#### Your objective:
From the data that follows, copy every line holding the string "посудомоечных".

Dataset items

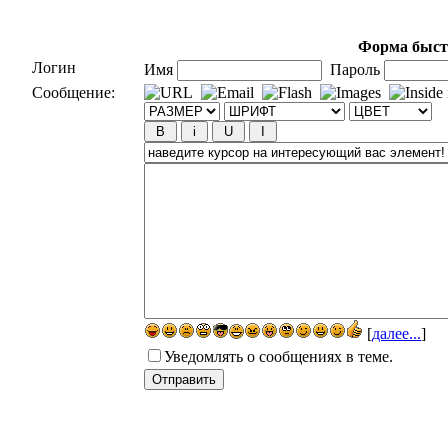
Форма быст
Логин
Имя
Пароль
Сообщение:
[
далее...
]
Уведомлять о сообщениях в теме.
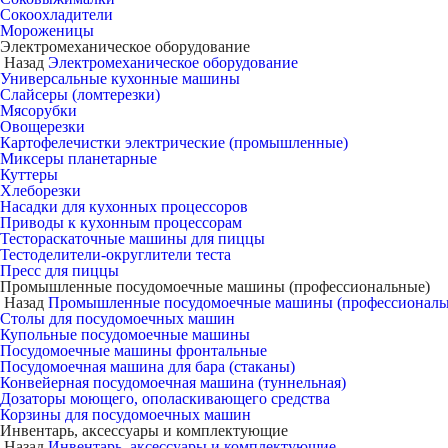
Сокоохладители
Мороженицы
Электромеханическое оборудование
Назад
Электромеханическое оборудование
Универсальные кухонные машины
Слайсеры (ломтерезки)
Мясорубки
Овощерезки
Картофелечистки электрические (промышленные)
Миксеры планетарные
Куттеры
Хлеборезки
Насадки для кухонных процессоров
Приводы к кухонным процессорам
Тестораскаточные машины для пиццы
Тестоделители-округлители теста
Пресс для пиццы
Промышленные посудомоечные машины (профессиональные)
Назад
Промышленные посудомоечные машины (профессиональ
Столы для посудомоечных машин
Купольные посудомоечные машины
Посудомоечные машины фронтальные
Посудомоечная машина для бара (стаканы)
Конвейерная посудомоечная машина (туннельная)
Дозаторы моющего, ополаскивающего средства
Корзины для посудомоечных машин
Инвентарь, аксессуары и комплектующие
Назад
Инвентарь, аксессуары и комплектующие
==
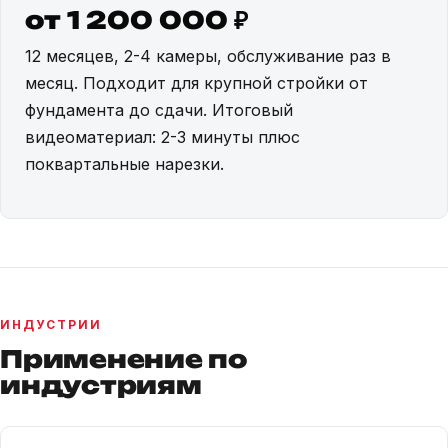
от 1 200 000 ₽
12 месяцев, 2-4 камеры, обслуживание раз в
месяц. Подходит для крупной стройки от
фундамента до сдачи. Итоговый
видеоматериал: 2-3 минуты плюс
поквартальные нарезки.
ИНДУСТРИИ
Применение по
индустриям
* * *
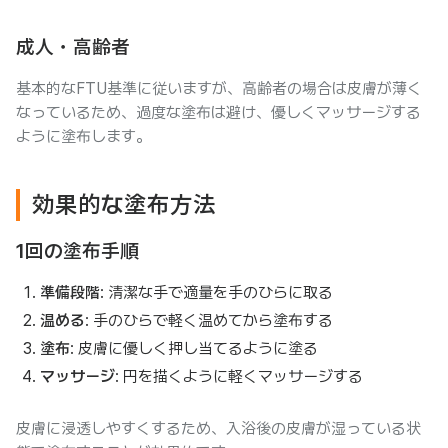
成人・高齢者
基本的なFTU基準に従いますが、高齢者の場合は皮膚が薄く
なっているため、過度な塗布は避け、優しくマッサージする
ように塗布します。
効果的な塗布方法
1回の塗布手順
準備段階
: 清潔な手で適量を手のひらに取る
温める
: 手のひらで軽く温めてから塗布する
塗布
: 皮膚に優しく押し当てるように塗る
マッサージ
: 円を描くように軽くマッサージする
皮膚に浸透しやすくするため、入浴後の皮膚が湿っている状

#### Reply:
Столы для посудомоечных машин
Корзины для посудомоечных машин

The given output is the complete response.